Introduction: Adult patients presenting with necrotic leg ulcers at times are often diagnosed and managed for having an infection, which results in unnecessary courses of antibiotics. Early identification and management of pyoderma gangrenosum (PG), consisting, respectively, of a single biopsy with subsequent histopathology and administration of systemic steroids, leads to effective treatment and exploration into its associated conditions.
Case Report: A case of a 58-year-old female presented with a 13-year history of recurrent lower leg ulcers, occurring on either leg and always provoked by minor trauma, which were repeatedly diagnosed and managed as products of bacterial infection. Collaboration with dermatopathology, however, ultimately revealed PG, a disorder of autoimmunity, to be the most likely source of her chronic condition.
Conclusion: Overall, our case exemplifies how maintaining a broad differential and considering all etiologies for necrotic leg ulcers, outside of infection alone, can lead to both more effective management and to the potential discovery of previously undiagnosed autoimmune disease.

Keywords: Gangrenosum, Pathergy, Pyoderma, Ulcer


Pyoderma gangrenosum (PG) is a rare ulcerating skin disease, classically presenting as a deep and painful ulcer(s) on one or both of the legs with an undermined edge and surrounding indurated, erythematous skin. Systemic symptoms may also be present, including arthralgia, fever, malaise and myalgia. Pathergy, or localization of ulcerative sites to areas that have undergone surgery, minor trauma, or venipuncture occurs in a minority of cases (25%), meaning that even surgical intervention, such as biopsy or debridement, will likely worsen the disease [1]. Pyoderma gangrenosum is often seen in patients with inflammatory bowel disease, arthritis and hematologic malignancies such as leukemia. Regarding treatment, immunosuppression is generally the first step, with cyclosporine or corticosteroids being the most commonly-used initial therapies.
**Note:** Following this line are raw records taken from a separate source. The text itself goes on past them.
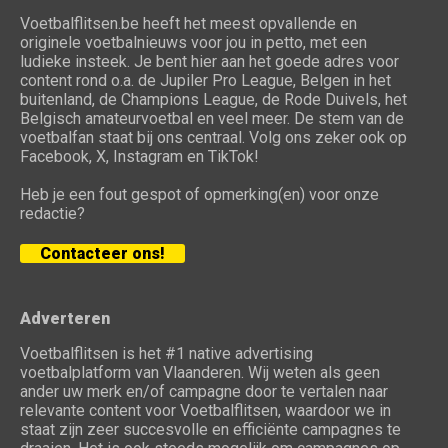
Voetbalflitsen.be heeft het meest opvallende en
originele voetbalnieuws voor jou in petto, met een
ludieke insteek. Je bent hier aan het goede adres voor
content rond o.a. de Jupiler Pro League, Belgen in het
buitenland, de Champions League, de Rode Duivels, het
Belgisch amateurvoetbal en veel meer. De stem van de
voetbalfan staat bij ons centraal. Volg ons zeker ook op
Facebook, X, Instagram en TikTok!
Heb je een fout gespot of opmerking(en) voor onze
redactie?
Contacteer ons!
Adverteren
Voetbalflitsen is het #1 native advertising
voetbalplatform van Vlaanderen. Wij weten als geen
ander uw merk en/of campagne door te vertalen naar
relevante content voor Voetbalflitsen, waardoor we in
staat zijn zeer succesvolle en efficiënte campagnes te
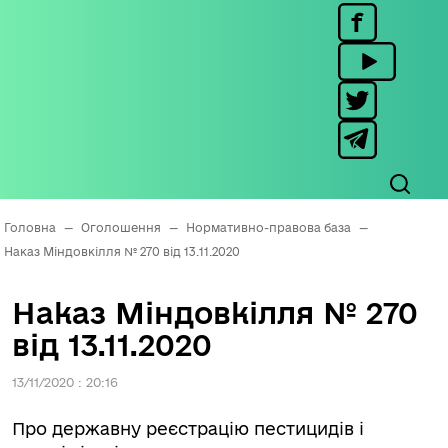
Головна
—
Оголошення
—
Нормативно-правова база
—
Наказ Міндовкілля № 270 від 13.11.2020
Наказ Міндовкілля № 270
від 13.11.2020
13/11/2020 : 20:16
Про державну реєстрацію пестицидів і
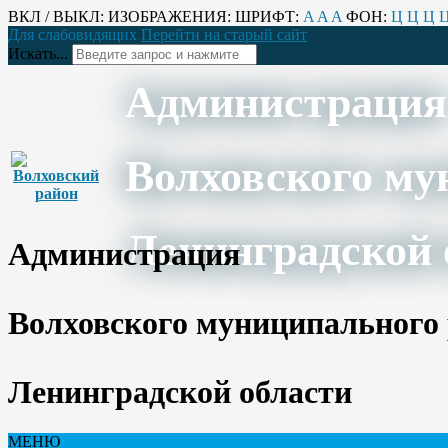
ВКЛ / ВЫКЛ:
ИЗОБРАЖЕНИЯ:
ШРИФТ:
A
A
A
ФОН:
Ц
Ц
Ц
Для слабовидящих
Перейти на старый сайт
Искать...
Администрация
Волховского му
Ленинградской 
Администрация
Волховского муниципального
Ленинградской области
МЕНЮ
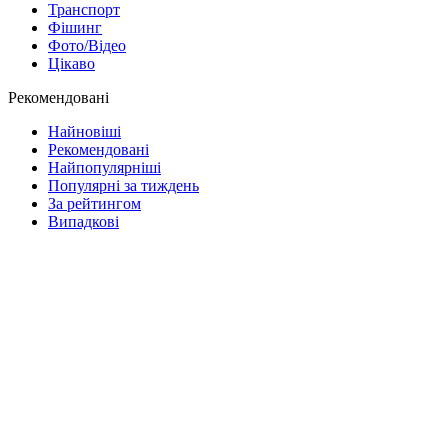
Транспорт
Фішинг
Фото/Відео
Цікаво
Рекомендовані
Найновіші
Рекомендовані
Найпопулярніші
Популярні за тиждень
За рейтингом
Випадкові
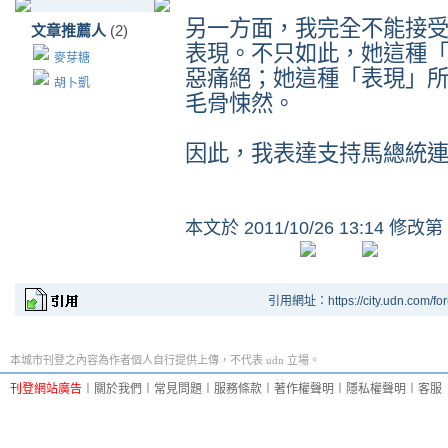
另一方面，我完全不能接
文章推薦人
(2)
表現。不只如此，她這種
麥芽糖
惡痛絕；她這種「表現」
胡卜凱
毛骨悚然。
因此，我表達支持馬總統
本文於
2011/10/26 13:14 修改第
引用網址：https://city.udn.com/fo
本城市刊登之內容為作者個人自行提供上傳，不代表 udn 立場。
刊登網站廣告
︱
關於我們
︱
常見問題
︱
服務條款
︱
著作權聲明
︱
隱私權聲明
︱
客服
Follow-up should include careful observation for resolution of the ulcer(s), and appropriate management for any underlying autoimmune disease process [2]. In the end, despite the best efforts of clinicians, the diagnosis of PG is not always clear, making it vital for providers to maintain an open differential so as not to overlook atypical presentations of this dermatological disease.

Case Report

A 58-year-old female was admitted to the hospital with chief complaints of an expanding ulcerative lesion on her left lower leg that had been present for approximately one week since working in her garden. Additionally, a similar, but non-ruptured, nodular lesion on her right lower leg was present on admission. The ulcerative lesion measured 8 cm in length by 4 cm in width and was present on the posterior and medial aspect of the left lower leg (Figure 1A-B). The nodular lesion was 7 cm in length by 4 cm in width by 1.5 cm in height and was present along the tibial shaft of the right distal leg (Figure 2A-B). The nodule appeared to be tense and fluid filled. Patient was started on vancomycin for a suspected cellulitis.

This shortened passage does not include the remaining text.